> **WORK INSTRUCTIONS**
Keep only the lines of the listing that include the word "talks", and copy them.

> **PROVIDED DATA**
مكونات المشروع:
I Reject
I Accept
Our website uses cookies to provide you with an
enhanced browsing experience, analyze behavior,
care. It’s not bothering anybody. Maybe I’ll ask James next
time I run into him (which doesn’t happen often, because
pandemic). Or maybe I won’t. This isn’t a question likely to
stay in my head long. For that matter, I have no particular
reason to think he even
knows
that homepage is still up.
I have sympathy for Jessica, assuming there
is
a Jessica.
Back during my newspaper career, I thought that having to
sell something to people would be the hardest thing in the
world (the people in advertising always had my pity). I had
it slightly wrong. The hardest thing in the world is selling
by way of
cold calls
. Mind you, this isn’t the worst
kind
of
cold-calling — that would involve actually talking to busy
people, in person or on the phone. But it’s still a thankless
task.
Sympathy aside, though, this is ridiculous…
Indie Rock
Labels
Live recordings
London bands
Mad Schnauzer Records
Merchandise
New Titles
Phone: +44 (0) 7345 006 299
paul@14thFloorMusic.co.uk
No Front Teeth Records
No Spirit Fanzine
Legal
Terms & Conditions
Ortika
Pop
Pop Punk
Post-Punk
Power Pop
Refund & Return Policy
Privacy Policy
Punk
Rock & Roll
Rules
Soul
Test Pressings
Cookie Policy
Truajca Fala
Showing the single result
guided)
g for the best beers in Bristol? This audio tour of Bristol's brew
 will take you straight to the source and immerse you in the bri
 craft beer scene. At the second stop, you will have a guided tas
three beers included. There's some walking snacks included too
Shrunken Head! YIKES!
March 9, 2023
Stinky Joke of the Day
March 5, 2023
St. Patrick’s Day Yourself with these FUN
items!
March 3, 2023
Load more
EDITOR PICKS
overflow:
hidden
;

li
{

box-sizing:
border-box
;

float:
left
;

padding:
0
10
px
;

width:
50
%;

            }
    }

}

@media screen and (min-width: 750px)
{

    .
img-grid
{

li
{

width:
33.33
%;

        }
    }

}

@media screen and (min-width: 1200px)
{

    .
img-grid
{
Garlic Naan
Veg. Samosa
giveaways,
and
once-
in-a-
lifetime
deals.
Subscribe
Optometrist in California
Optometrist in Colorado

---

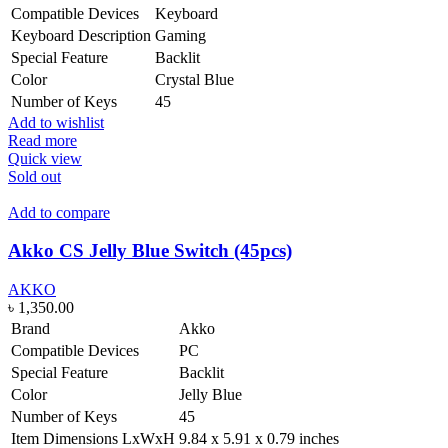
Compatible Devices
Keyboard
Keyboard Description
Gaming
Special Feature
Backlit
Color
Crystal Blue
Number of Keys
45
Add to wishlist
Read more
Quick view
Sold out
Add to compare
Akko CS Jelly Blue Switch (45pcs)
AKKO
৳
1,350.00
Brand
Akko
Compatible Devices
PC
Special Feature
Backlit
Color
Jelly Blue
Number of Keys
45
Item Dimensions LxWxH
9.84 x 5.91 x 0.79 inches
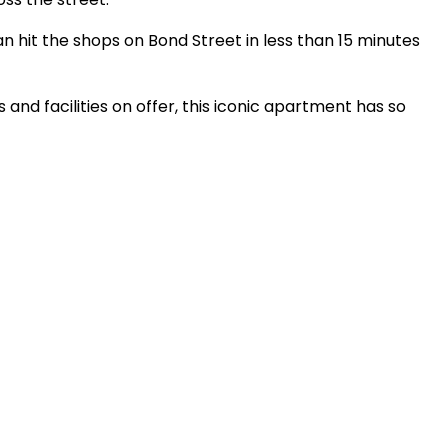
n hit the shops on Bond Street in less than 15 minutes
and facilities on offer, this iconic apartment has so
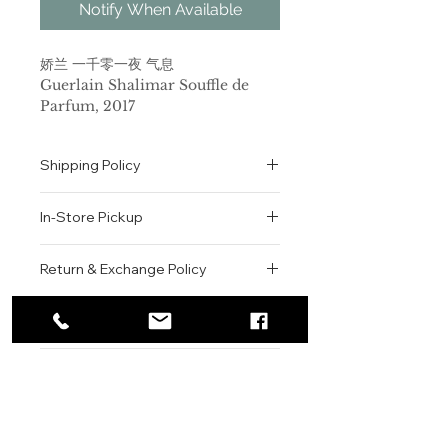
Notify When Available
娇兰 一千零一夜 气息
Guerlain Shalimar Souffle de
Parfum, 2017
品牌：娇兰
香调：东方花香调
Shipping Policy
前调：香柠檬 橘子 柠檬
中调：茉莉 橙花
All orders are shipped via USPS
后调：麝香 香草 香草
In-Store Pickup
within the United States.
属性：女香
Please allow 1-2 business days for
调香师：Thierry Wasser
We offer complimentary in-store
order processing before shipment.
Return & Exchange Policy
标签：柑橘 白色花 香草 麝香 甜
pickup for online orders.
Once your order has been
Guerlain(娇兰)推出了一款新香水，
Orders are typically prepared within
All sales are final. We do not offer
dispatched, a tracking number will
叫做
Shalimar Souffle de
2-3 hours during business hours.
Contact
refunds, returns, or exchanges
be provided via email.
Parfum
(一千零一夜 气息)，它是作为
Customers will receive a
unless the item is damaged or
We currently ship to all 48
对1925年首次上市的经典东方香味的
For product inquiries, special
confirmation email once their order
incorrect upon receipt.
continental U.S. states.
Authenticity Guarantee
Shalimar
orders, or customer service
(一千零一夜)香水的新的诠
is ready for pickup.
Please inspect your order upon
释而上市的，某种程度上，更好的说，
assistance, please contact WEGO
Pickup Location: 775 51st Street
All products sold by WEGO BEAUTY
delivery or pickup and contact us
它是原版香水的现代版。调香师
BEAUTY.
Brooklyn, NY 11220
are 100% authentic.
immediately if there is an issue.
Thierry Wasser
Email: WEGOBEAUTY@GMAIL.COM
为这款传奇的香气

==

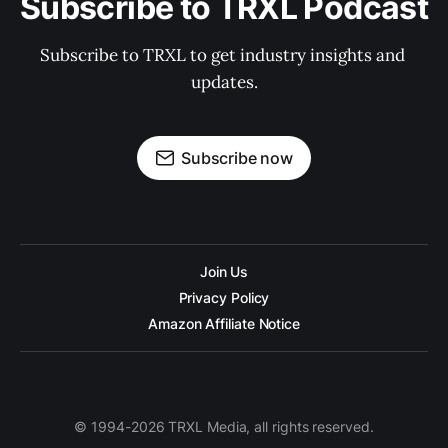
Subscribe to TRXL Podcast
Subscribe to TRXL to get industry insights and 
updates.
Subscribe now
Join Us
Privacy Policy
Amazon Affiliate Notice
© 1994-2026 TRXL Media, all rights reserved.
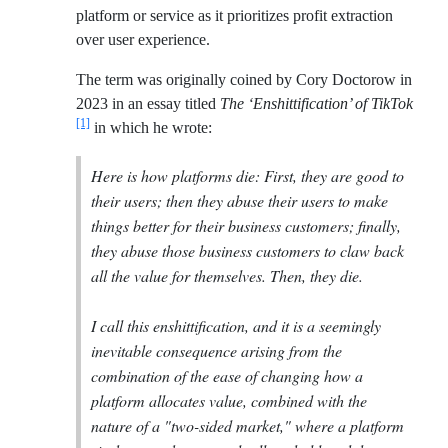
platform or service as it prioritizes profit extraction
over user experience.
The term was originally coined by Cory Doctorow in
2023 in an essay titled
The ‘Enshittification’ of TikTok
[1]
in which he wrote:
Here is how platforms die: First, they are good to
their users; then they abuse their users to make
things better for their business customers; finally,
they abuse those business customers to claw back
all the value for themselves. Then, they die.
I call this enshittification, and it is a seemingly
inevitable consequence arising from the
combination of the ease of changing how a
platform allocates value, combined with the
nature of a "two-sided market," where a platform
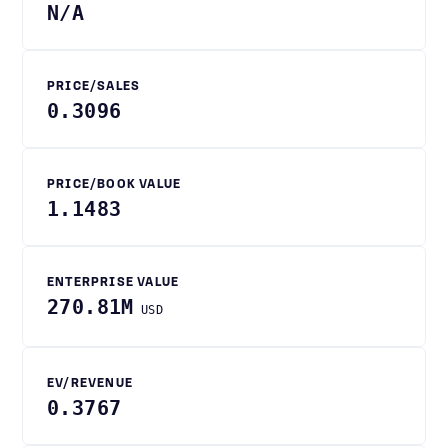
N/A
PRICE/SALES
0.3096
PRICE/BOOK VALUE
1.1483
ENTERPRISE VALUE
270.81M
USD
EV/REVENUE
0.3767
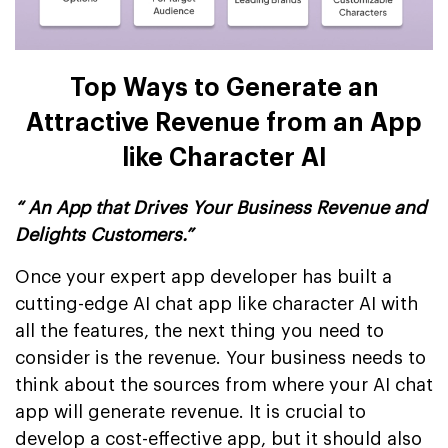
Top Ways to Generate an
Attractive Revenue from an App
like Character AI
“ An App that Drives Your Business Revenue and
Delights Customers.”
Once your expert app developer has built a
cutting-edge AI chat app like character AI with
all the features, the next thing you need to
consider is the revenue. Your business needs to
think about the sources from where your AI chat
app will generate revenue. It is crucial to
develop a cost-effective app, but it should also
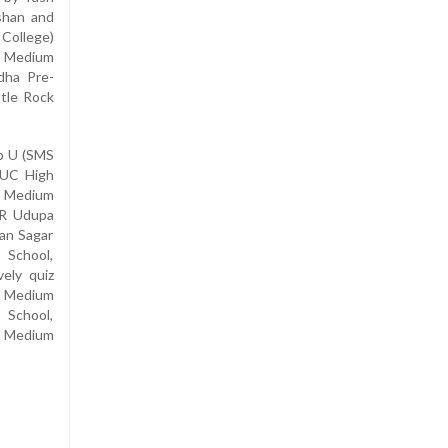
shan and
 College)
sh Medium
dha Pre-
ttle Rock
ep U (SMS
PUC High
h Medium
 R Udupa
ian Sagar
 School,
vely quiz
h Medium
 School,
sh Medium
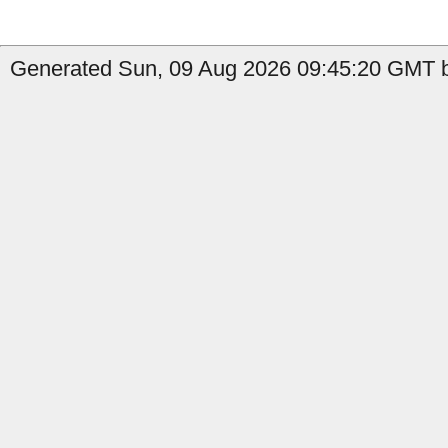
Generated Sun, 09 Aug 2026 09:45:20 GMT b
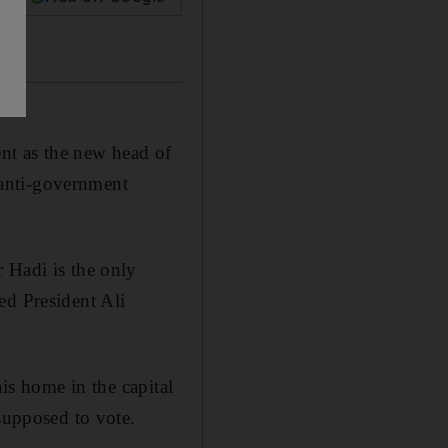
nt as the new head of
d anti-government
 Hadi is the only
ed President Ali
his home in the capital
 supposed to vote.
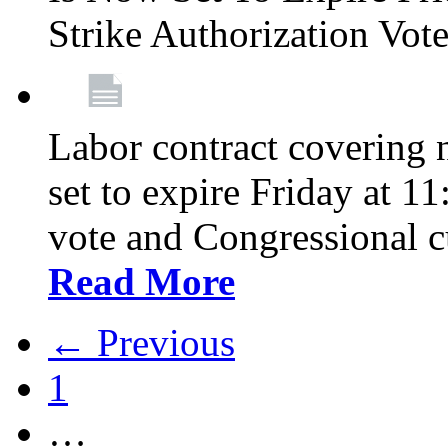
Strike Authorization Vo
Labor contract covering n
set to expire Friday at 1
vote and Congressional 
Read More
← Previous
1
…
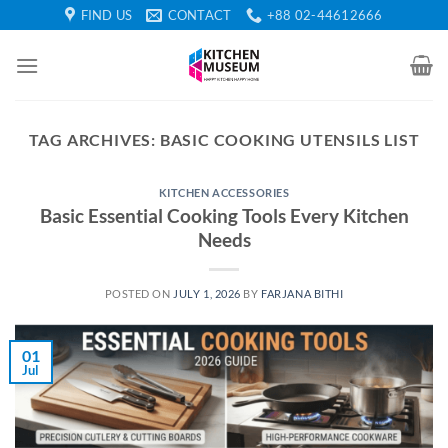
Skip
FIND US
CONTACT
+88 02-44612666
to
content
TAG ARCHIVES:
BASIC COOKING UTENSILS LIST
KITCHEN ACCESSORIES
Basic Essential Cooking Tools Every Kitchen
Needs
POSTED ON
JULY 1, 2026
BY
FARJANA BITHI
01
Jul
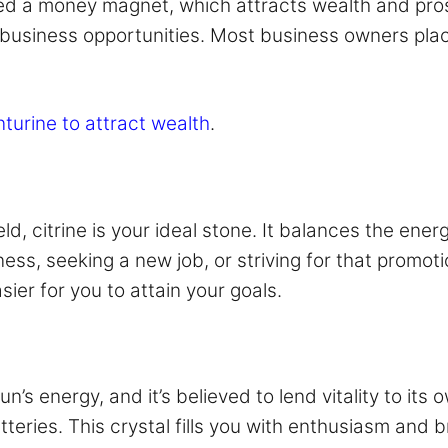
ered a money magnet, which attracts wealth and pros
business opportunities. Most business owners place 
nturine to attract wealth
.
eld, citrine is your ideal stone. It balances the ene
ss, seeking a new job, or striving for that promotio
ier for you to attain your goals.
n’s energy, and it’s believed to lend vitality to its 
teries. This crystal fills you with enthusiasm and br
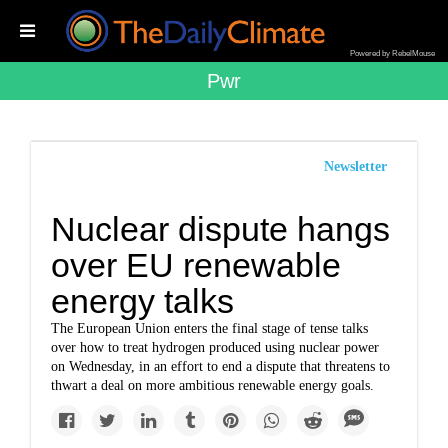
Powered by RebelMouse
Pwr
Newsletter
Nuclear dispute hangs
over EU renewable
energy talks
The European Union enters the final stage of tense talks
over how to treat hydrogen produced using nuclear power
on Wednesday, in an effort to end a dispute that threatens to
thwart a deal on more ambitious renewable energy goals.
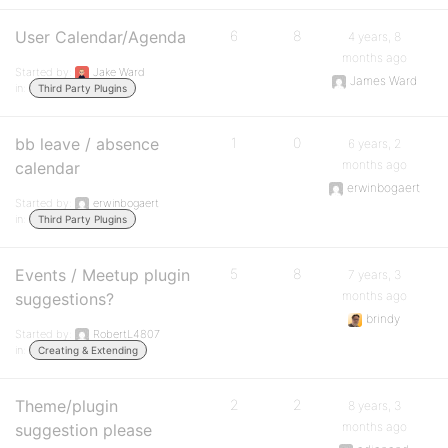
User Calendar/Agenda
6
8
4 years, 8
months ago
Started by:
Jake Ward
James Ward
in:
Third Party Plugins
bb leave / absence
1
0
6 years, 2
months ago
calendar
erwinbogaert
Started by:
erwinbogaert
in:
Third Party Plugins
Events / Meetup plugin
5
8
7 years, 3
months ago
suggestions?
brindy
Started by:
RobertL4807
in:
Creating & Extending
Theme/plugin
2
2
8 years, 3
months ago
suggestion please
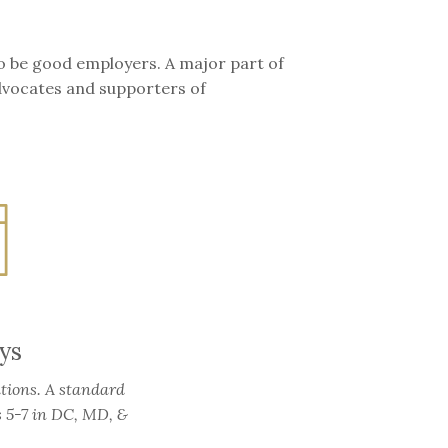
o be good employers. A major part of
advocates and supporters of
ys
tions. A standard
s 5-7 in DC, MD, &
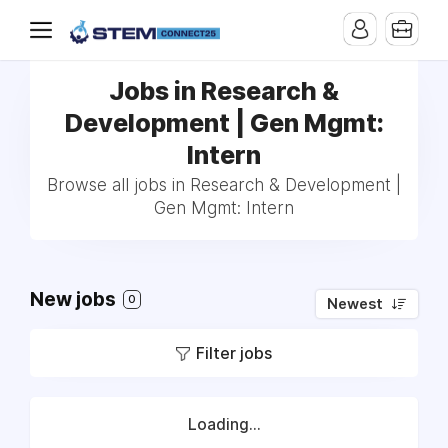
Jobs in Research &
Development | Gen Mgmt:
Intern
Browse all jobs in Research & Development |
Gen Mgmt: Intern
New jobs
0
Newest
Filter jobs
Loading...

> **WRITTEN ANSWER**
energy talks
The European Union enters the final stage of tense talks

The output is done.